“Social and economic inequalities are to be arranged so that:

  1. offices and positions must be open to everyone under conditions of fair equality of opportunity;
  2. they ought to be of the greatest benefit to the least-advantaged members of society.”

The Difference Principle: John Rawls (1921-2002), Economist

My reading material for the UK August Bank Holiday weekend has been ‘Capitalism — a Graphic Guide’ by Don Cryan, Sharron Shatil and Piero, a book published in 2019. It's an entertaining romp through capitalist economics from the demise of feudalism to Thomas Picketty’s book ‘Capital in the 21st Century’.

The extraordinary thing about this history of economic development is that there is no mention of inter-generational rebalancing at any point; the only reference to ‘inherited wealth’ is on its penultimate page, and then only in the context of the wealthy getting wealthier.

At various times over the past four hundred years, great economists have wrung their hands to deplore the polarisation of wealth; but none of them have contemplated using the human life cycle as the tool for rebalancing. Instead, state intervention is the only means offered for reducing inequality, but it has been proven over and over again that this doesn't work.

The essence of the human life cycle is:

  • that humans born into this world have the same mix of potential for individual achievement regardless of class, gender, race or nationality. It's not nature which handicaps us (except medically), it’s nurture; and
  • that we enter this world with nothing, and we leave everything material behind us when we die.

 This presents economists with a huge opportunity, but they seem to be totally oblivious of it.
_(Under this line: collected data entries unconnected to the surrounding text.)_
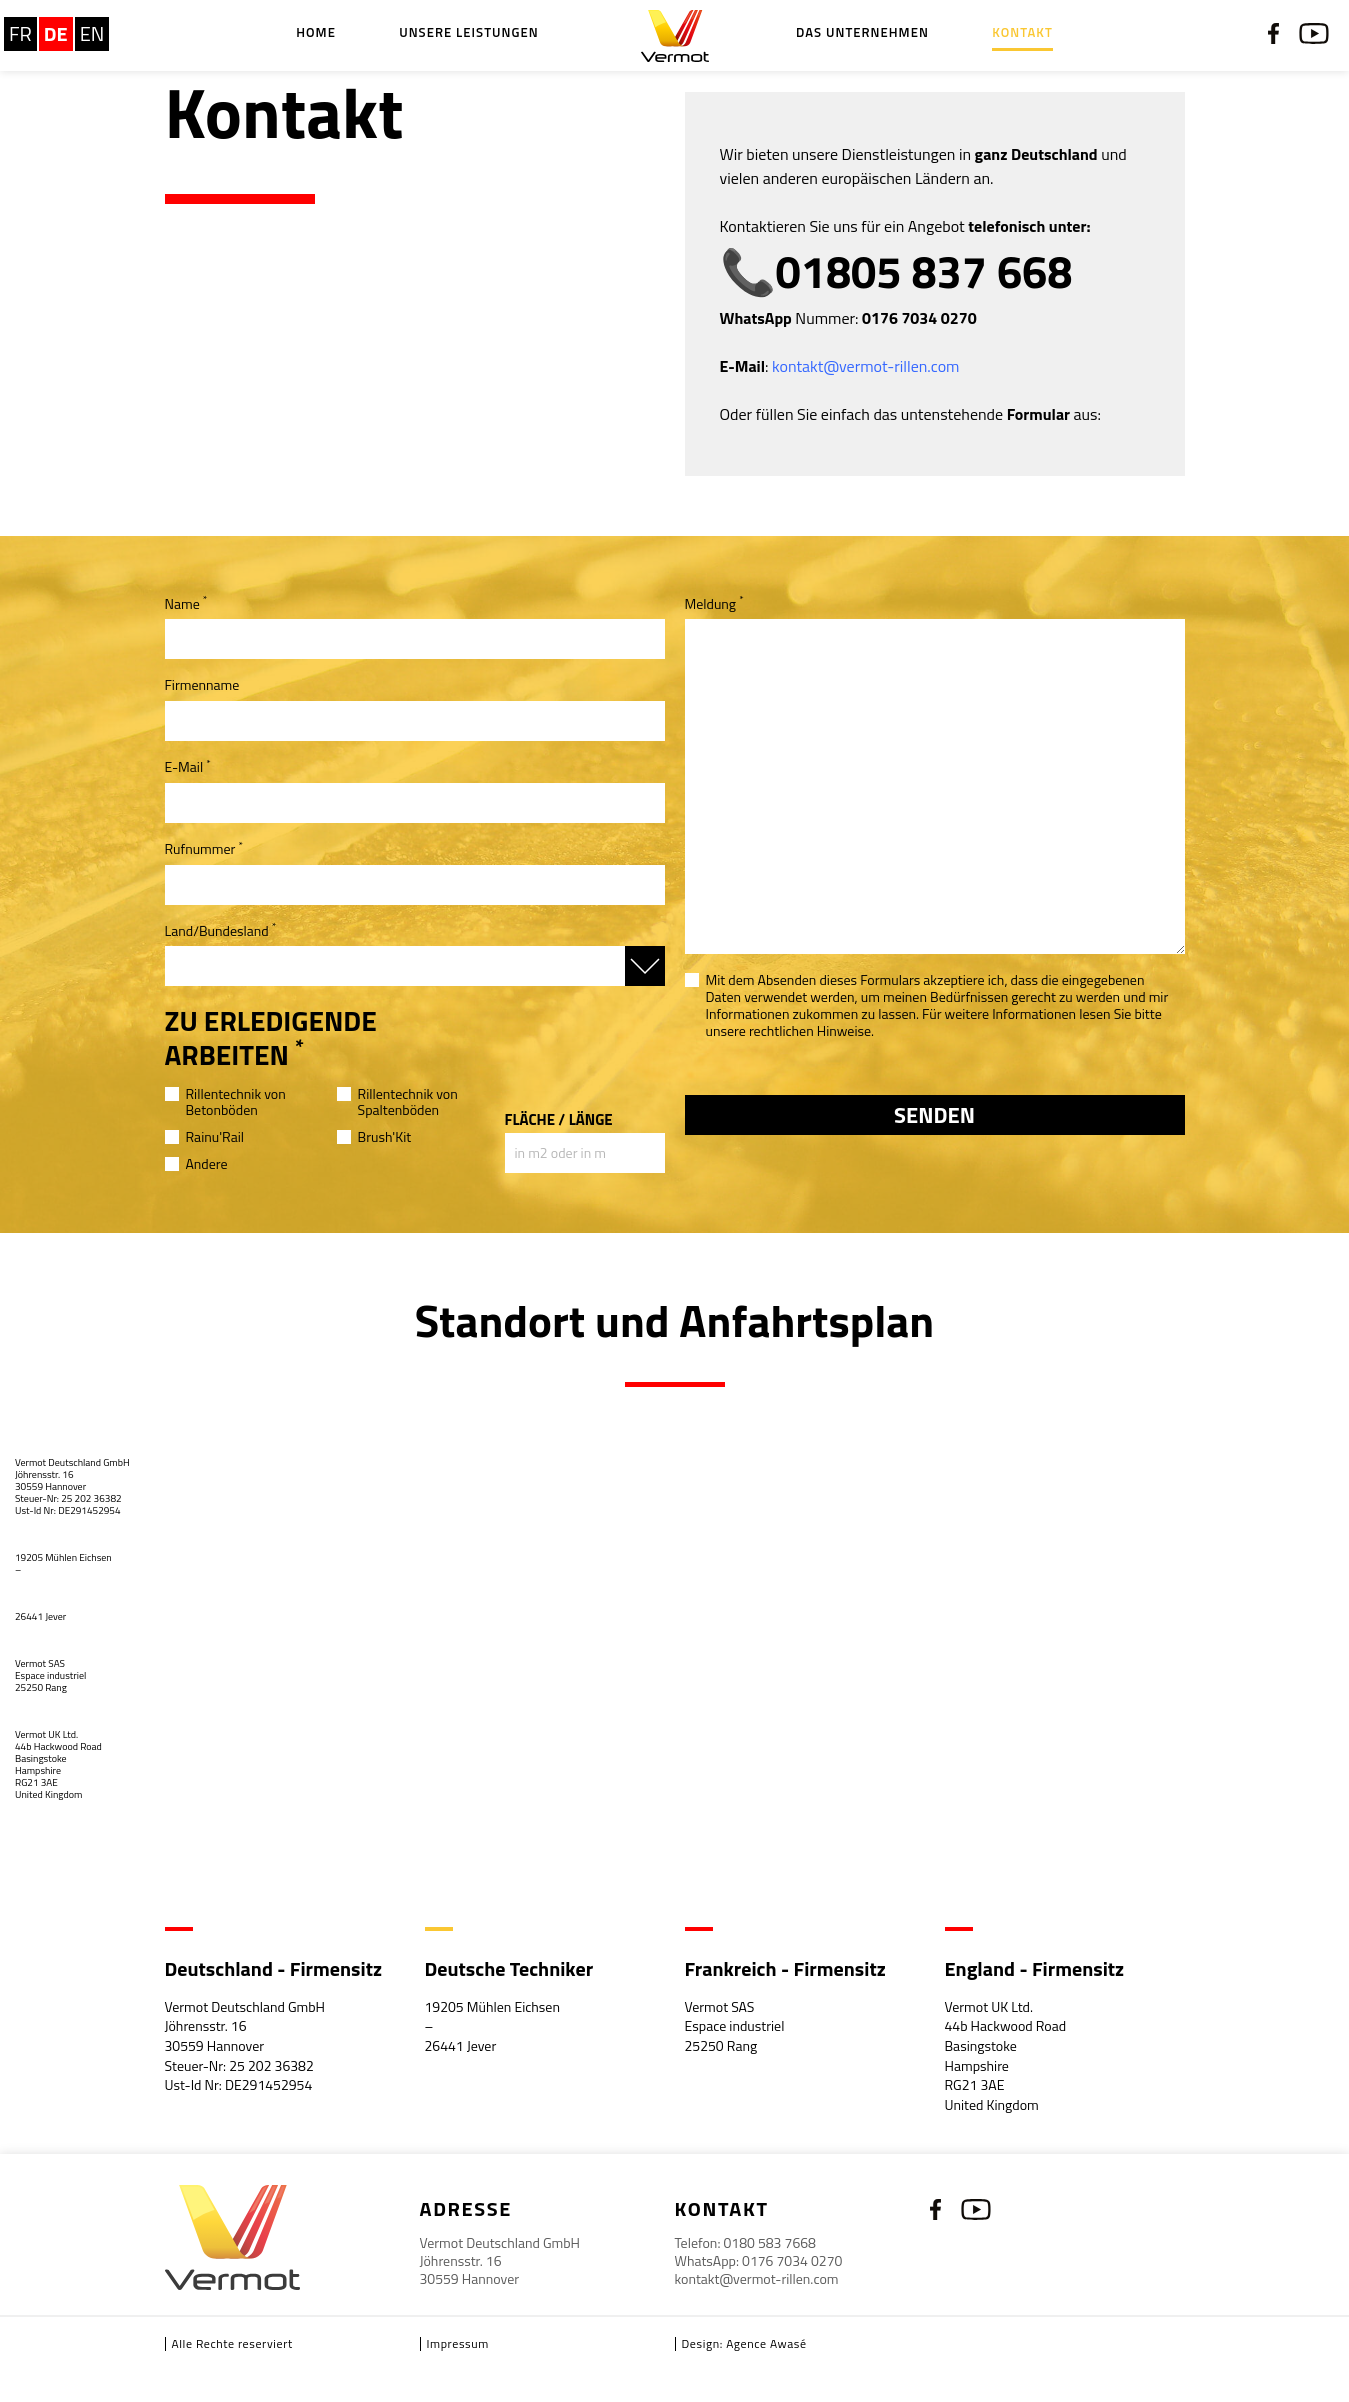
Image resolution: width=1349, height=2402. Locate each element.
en (92, 33)
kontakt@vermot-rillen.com (757, 2278)
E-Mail (188, 767)
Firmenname (202, 685)
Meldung (714, 604)
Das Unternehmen (862, 33)
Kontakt (1022, 33)
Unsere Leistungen (469, 33)
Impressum (458, 2343)
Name (186, 604)
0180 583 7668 (770, 2242)
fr (20, 33)
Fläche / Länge (559, 1120)
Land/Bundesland (221, 931)
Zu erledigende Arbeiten (271, 1037)
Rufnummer (204, 849)
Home (316, 33)
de (56, 33)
Instead, they look at humanity as a continuous mass of activity driven by factors such as supply, demand, labour, capital, inflation and interest rates. Meanwhile their view of how the present should be designed to influence the future is so heavily conditioned by discounting that their strategic perspective is not much different from the average politician.

Untroubled by the guidance of economists to do otherwise, governments therefore continue to seize what they can from the estates of rich people as they die, only to squander it in the melting-pot of trying to cope with their bloated public sectors and sky-high national debts. There are of course many individuals who leave generous donations to charity, but mostly they make provision for their own descendants: hence the Piketty reference to inherited wealth.

I'm not an economist by training, but the fact that the discipline has passed through centuries of great thinkers without addressing the opportunity for inter-generational rebalancing is simply disgraceful. It's akin to the discipline of physics not acknowledging the role of gravity, or of mathematics not realising the significance of the binary system.

I respect John Locke’s (1632-1704) assertion that people ‘in the state of nature’ have the right to private property, which is of fundamental importance to the moral justification of capitalism, and John Rawls’ Difference Principle as quoted above which points towards a more egalitarian society — but why has no-one in the long chain of economists looked to draw these objectives together?

We have argued frequently for using inheritance levies to fuel inter-generational rebalancing, and on several occasions I have written to HM Treasury asking them to hypothecate these receipts in order to provide disadvantaged young people with starter capital accounts and incentivized learning for life skills — but all to no avail.

It’s high time we resolved this black hole of economics.

On 1st September, the oldest recipients of Child Trust Funds reach 21 years of age. Its funding may not have been drawn from inheritance tax receipts, but it is the first time that a comprehensive programme of starter capital account provision has been made with additional targeting for young people from low-income households.

Economists across the world should be looking carefully at its impact, but at present there is little evidence that they are doing so, with the exception of a team from Bristol University who are working with The Share Foundation.

But there remains a big challenge to ensure that these young people from disadvantaged backgrounds are actually receiving the benefit of their good fortune: as we reported on 31st July, there are over one million adult CTF accounts waiting to be claimed from the account providers, with a total value of nearly £2 billion. Government needs to be as focused as The Share Foundation in enabling the ‘receipt end’ of inter-generational rebalancing to work — only then will we be able to put the hard facts in front of the economists in order to show them the more egalitarian merits of capitalism.

There is a widespread acknowledgement — even from Karl Marx — that capitalism is the only way forward for economic growth: ‘First, it is going to spread globally and defeat all rival economic systems. Second, it is going to bring an unprecedented level of technological advance. Both of these processes will eventually bring about, for the first time, the possibility of supplying the global demands of mankind’.

Capitalism inspires human enterprise, promotes creativity, and copes with an immense variety of change factors. However, it also leads to immense concentration of wealth and control, and that is its Achilles heel.

In the long run, this can only be addressed by using the natural human life cycle to rebalance as generations move forward. Readers of our commentaries will know that there is not only theory but also practical experience here to show how this can happen.